• _Task to carry out_
The required output is the line containing "Florida (153, 109)" through the final line of the material below, printed exactly, with no other lines.

+++ Materials provided

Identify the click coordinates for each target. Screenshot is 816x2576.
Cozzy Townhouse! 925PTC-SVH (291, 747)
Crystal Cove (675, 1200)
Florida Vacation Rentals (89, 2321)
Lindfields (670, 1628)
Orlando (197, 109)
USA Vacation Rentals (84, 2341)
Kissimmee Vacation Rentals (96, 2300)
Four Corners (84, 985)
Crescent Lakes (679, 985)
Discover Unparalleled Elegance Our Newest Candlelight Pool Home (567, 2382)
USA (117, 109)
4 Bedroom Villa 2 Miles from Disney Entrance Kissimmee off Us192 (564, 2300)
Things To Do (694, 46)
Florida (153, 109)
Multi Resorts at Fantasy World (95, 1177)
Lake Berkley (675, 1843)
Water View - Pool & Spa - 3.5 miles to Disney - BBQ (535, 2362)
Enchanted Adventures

++++++

• _Solution for this task_
Florida (153, 109)
Multi Resorts at Fantasy World (95, 1177)
Lake Berkley (675, 1843)
Water View - Pool & Spa - 3.5 miles to Disney - BBQ (535, 2362)
Enchanted Adventures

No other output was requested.